Lesson Plan for Year 7-8
Using Stylefit – an interactive writing tool that encourages critical thinking, self-directed learning and classroom engagement.
An Introduction
Stylefit is interactive technology that teaches students how words interact. Visual feedback shows the breakdown of their writing and explains what happens if they change it. Stylefit encourages self-directed and collaborative learning.
Best of all, it takes just seconds for students to receive feedback so they can get to work editing and making changes to their writing straight away.
Nouns (blue), Verbs (pink), Adjectives (green) and adverbs (adverbs).
It meets the following curriculum criteria:
- Understand passive versus active voice
- Understand how parts of speech work
- Writing for an audience
- Increases vocabulary
- Encourages descriptive writing
- Encourages editing and writing more than one draft
To find out more go to: www.stylefit.org
Lesson Plan
The following exercises use Stylefit to encourage students to write in a variety of styles. The first exercise is to use description. The second to report on an event that occurred in a cave. The third is to write a creative story and the fourth is to be imaginative and emotive. Each piece should land in each of the quadrants of Stylefit. A fifth exercise would be to write a persuasive piece.

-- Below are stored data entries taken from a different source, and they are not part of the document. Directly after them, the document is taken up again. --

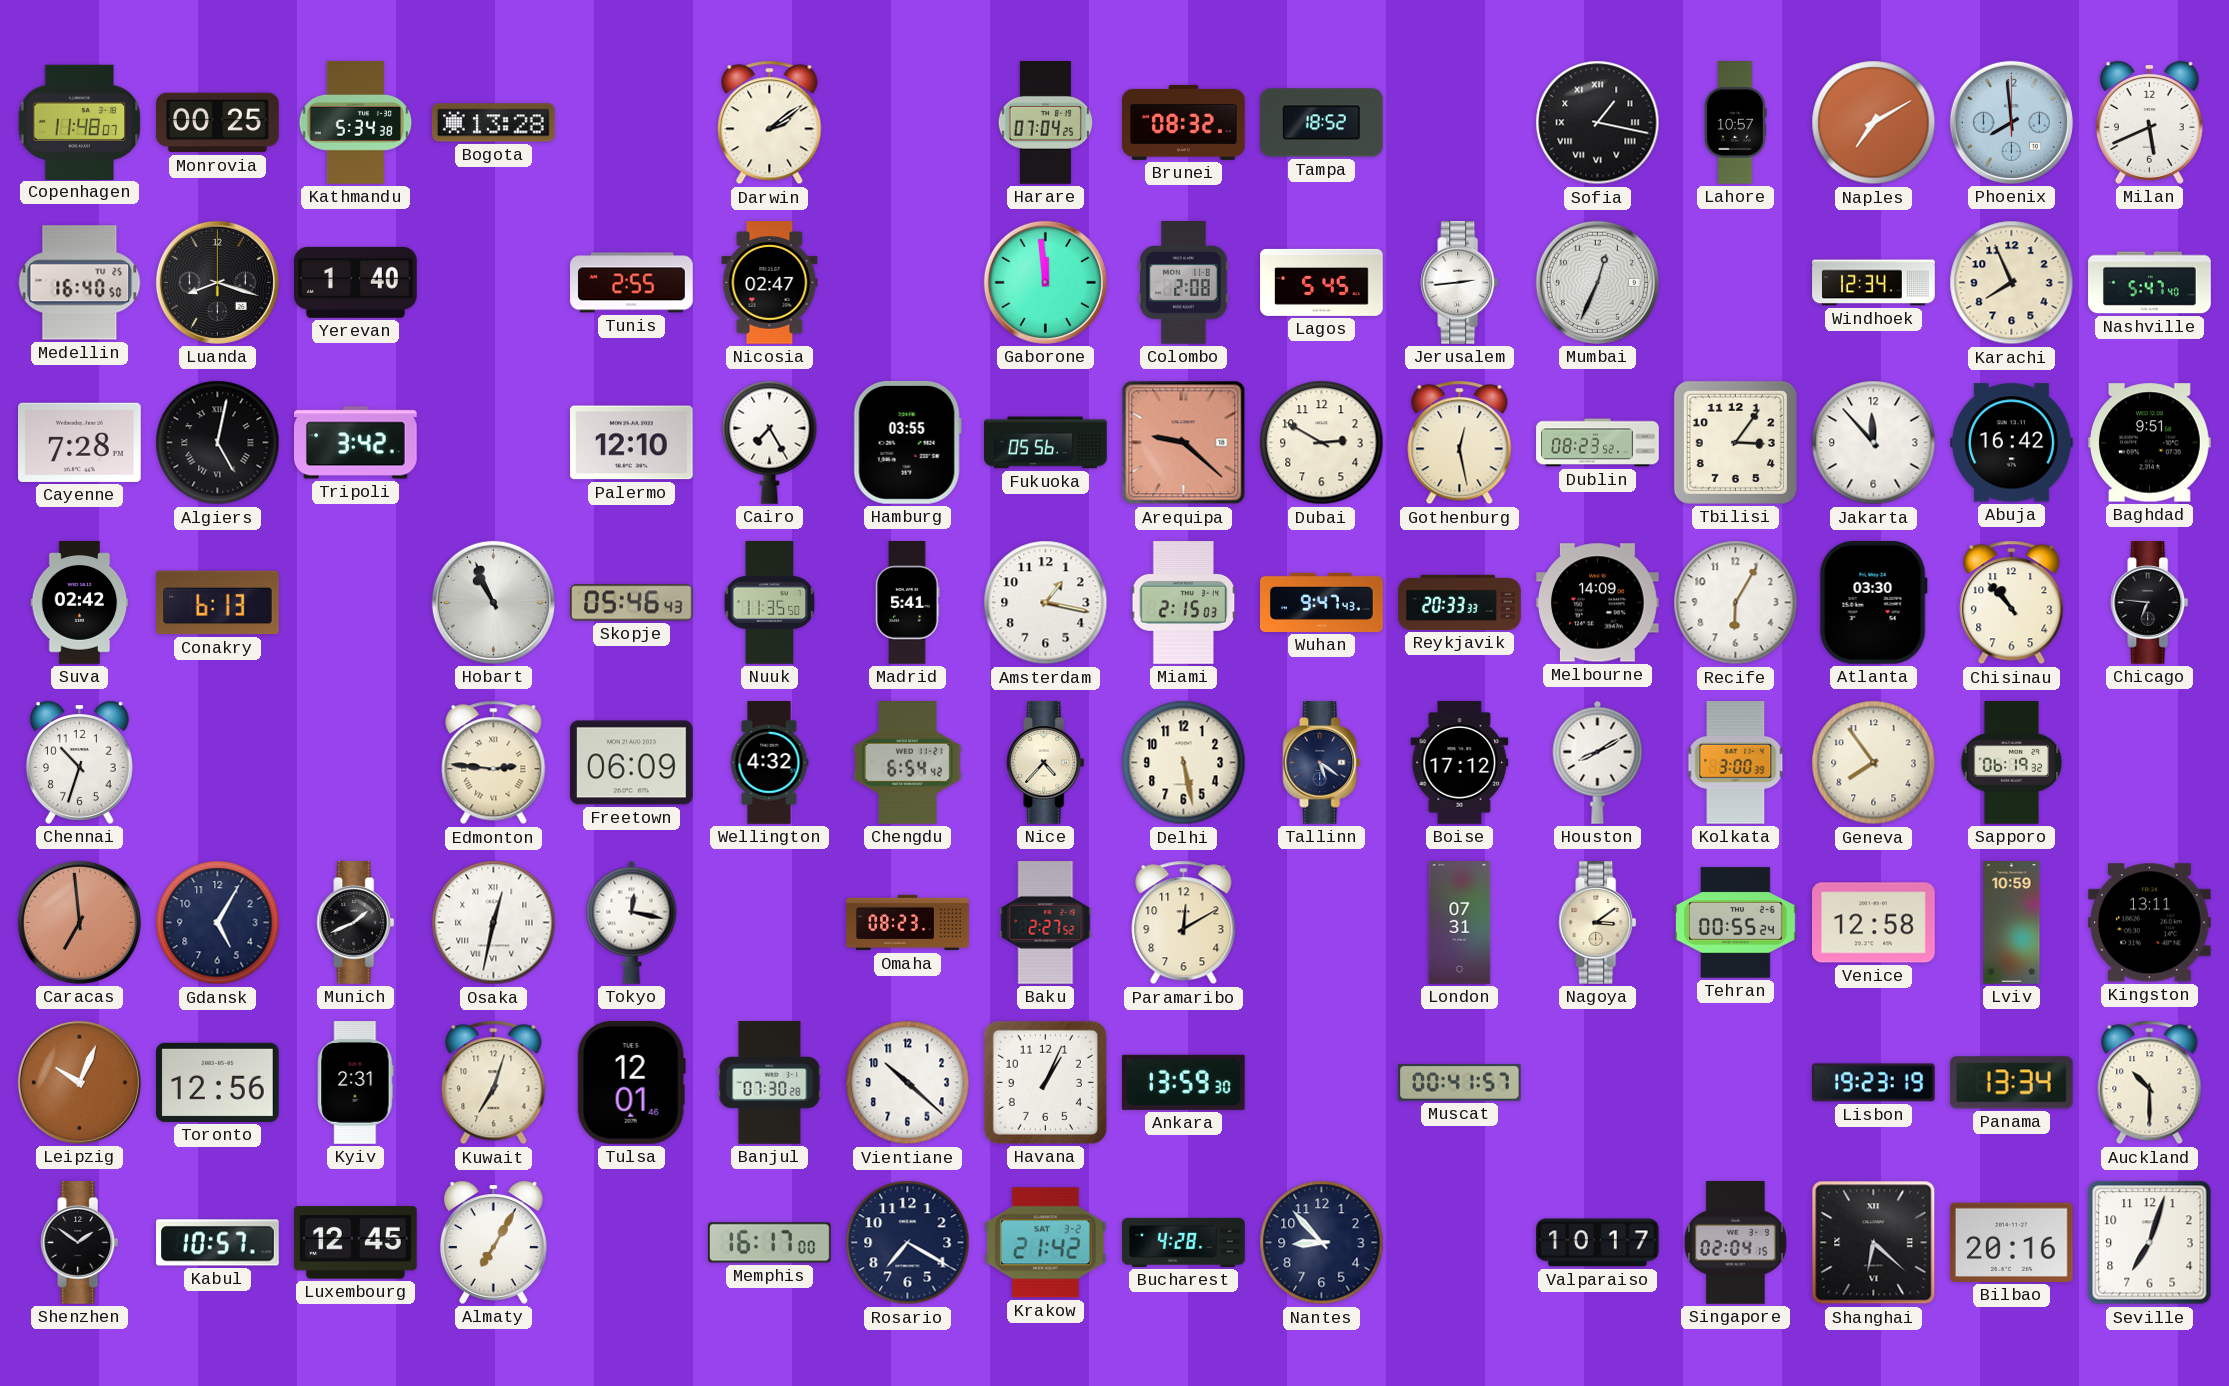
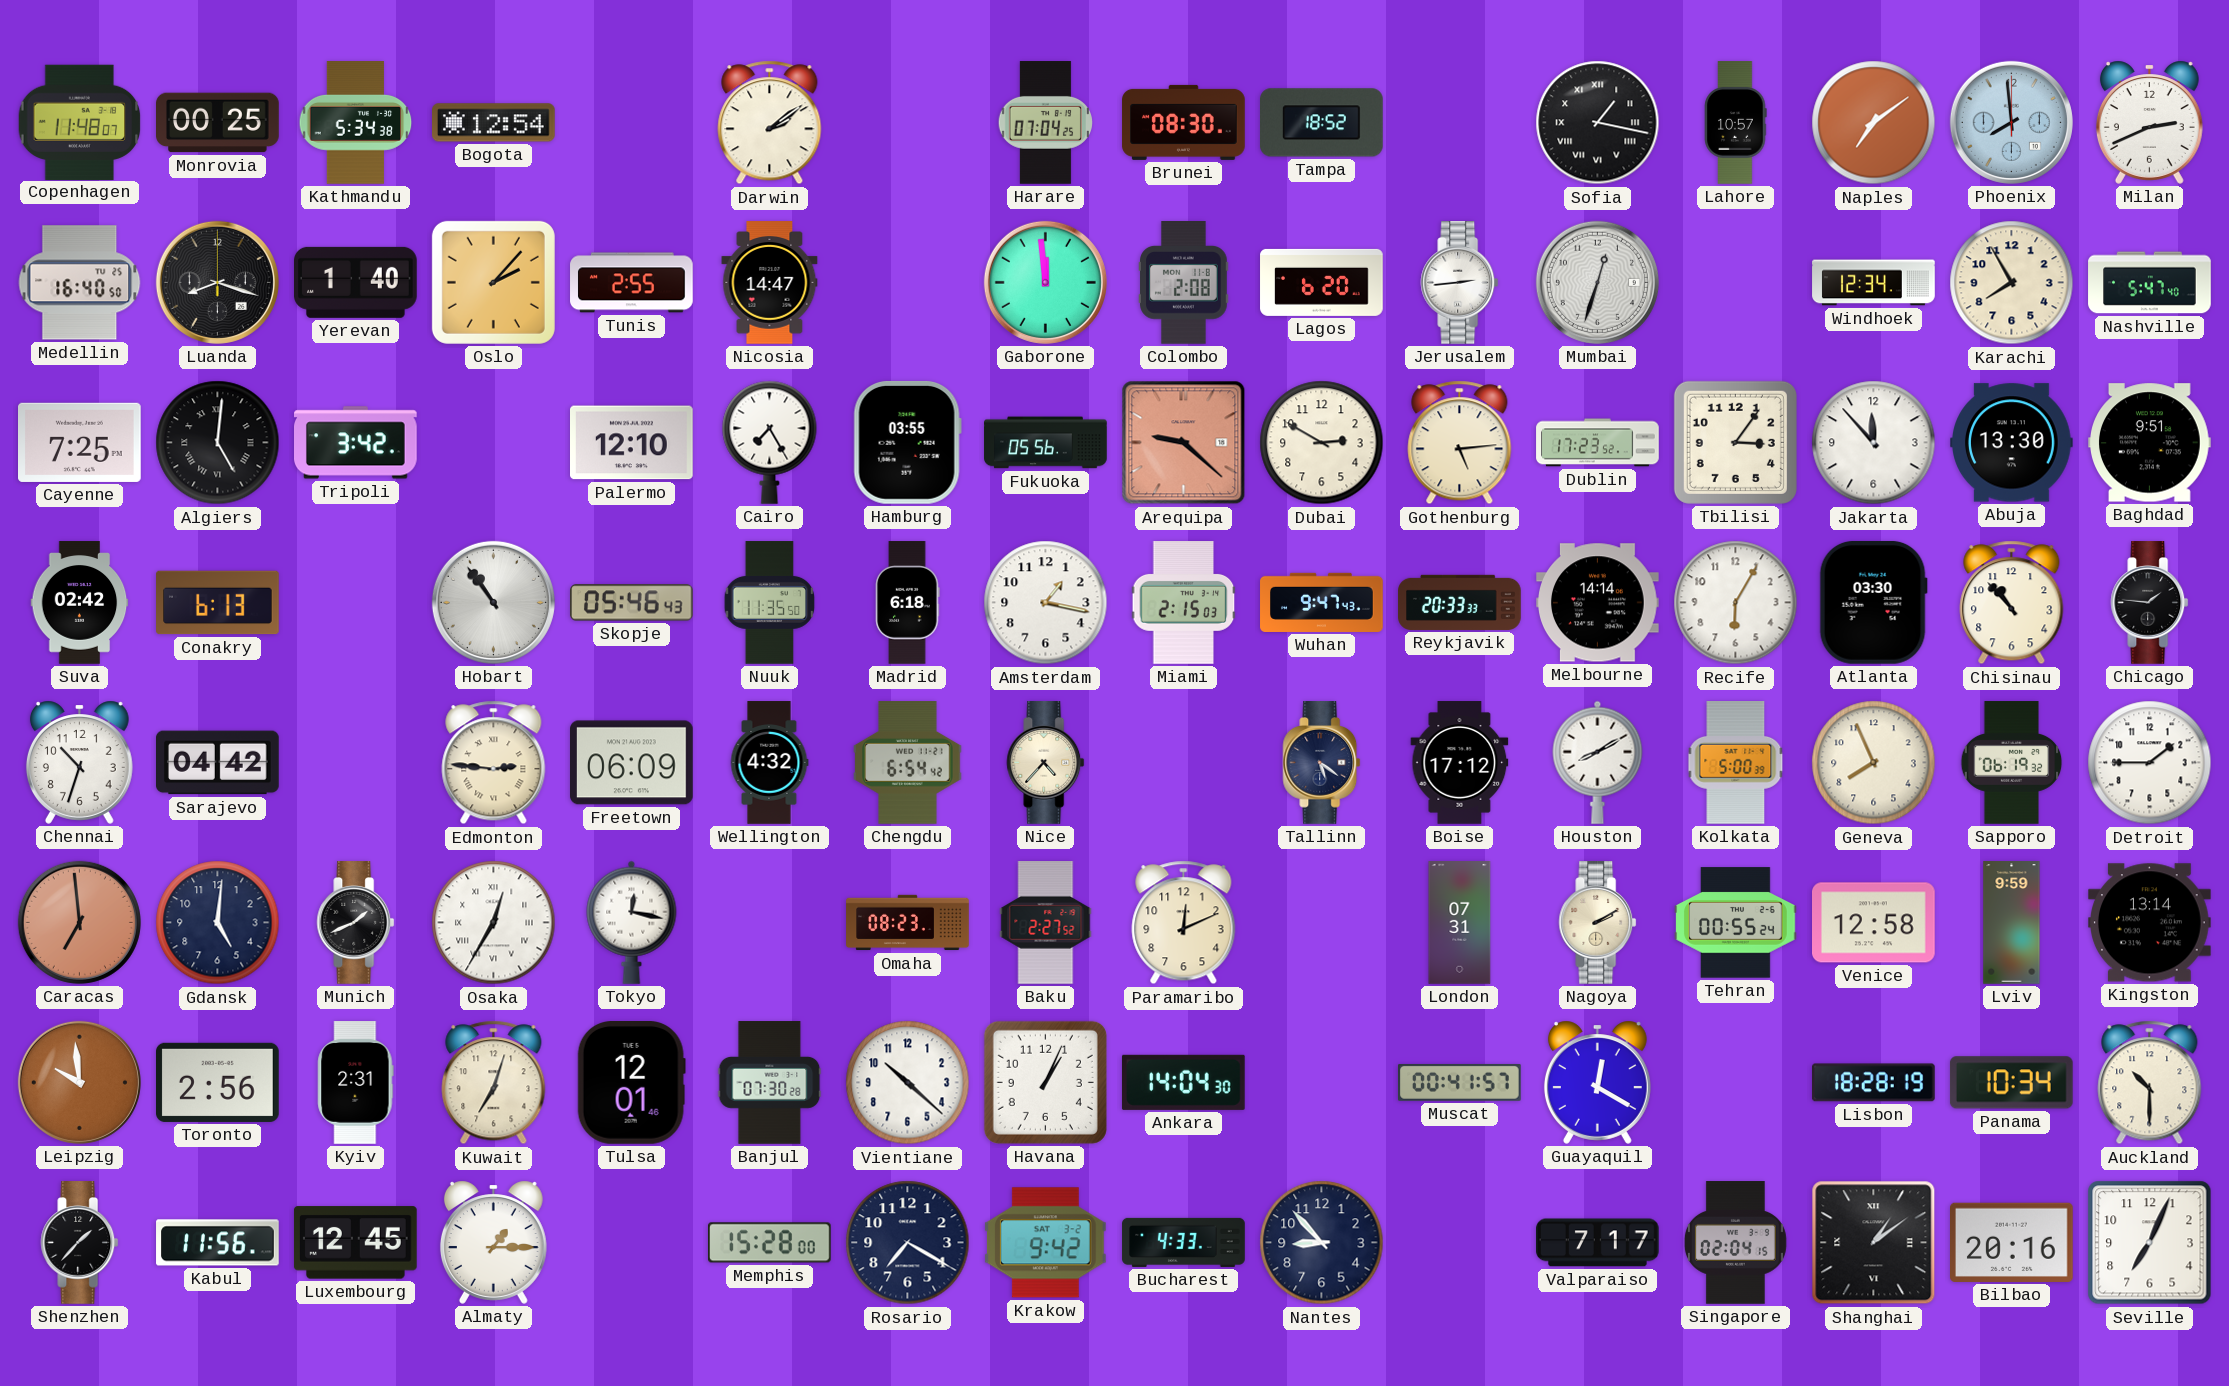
Bogota: 13:28 -> 12:54
Brunei: 08:32 -> 08:30
Naples: 7:10 -> 7:09
Milan: 5:41 -> 2:41
Oslo: none -> 2:07
Nicosia: 02:47 -> 14:47
Lagos: 5:45 -> 6:20
Mumbai: 12:34 -> 12:33
Karachi: 7:56 -> 7:55
Cayenne: 7:28 -> 7:25
Algiers: 5:02 -> 5:01
Gothenburg: 12:28 -> 5:14
Dublin: 08:23 -> 17:23
Abuja: 16:42 -> 13:30
Hobart: 10:56 -> 10:54
Madrid: 5:41 -> 6:18
Melbourne: 14:09 -> 14:14
Chicago: 6:46 -> 1:46
Sarajevo: none -> 04:42
Delhi: 5:28 -> none
Kolkata: 3:00 -> 5:00
Geneva: 7:54 -> 7:56
Detroit: none -> 1:45
Gdansk: 5:05 -> 5:01
Osaka: 12:32 -> 12:35
Paramaribo: 12:10 -> 12:11
Nagoya: 3:09 -> 2:10
Lviv: 10:59 -> 9:59
Kingston: 13:11 -> 13:14
Leipzig: 10:04 -> 9:59
Toronto: 12:56 -> 2:56
Ankara: 13:59 -> 14:04
Guayaquil: none -> 12:20
Lisbon: 19:23 -> 18:28
Panama: 13:34 -> 10:34
Shenzhen: 1:51 -> 1:37
Kabul: 10:57 -> 11:56
Almaty: 7:05 -> 1:15
Memphis: 16:17 -> 15:28
Krakow: 21:42 -> 9:42
Bucharest: 4:28 -> 4:33
Valparaiso: 10:17 -> 7:17
Shanghai: 6:22 -> 1:09
Seville: 7:03 -> 7:04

Exercise 1: Description (exposition)
You have been asked by the editor of a travel magazine to write an article about the cave in the picture. It is famous and the town where it is located want you to get visitors to come to the town to see it.
Questions to ask:
- Why should anyone visit it?
- Where is it?
- What is special about it?
- How do you feel about this place?
- Any stories associated with it?
- How do people get to it?
Secret: use adjectives
What do you see? | What do you hear? | Why visit? | How do I feel? | Stories |
A cave resembling a dinosaur | Silence | It’s the only one of its kind in the world | Fascinated | Legend of a runaway convict |
Interesting light forms and shadows | Maybe people talking | I love exploring caves (my job) | a bit spooked | Hid there for months |
What might I overhear | How to get to it |
Exemplar
Go back to an era where dinosaurs roamed the earth and explore the famous Jurassic Cave. Every year thousands of Espluners (cave explorers) visit this unique cave to see its fascinating formations. Inside, there are stalagmites and stalagtites that resemble creatures from the Jurassic age.
Descend into the deep, dark bowels of this cave where a myriad glow worms put on an outstanding show, Remember to be quiet though. Glow worms put out their lights when visitors make a lot of noise.
The rock formations are beautiful, with schist forming unusually linear patterns.
I have been down there many times as a visitor guide. The first time was a bit spooky so if you enjoy a bit of a spine tingling experience, Jurassic cave is definitely the place to visit. There is nothing to be afraid off. We do guarantee your safety. Relax and enjoy the experience.
Every visitor who has come here has only good things to say regarding their experience. In fact we get friends of former visitors arriving the next year on their recommendation.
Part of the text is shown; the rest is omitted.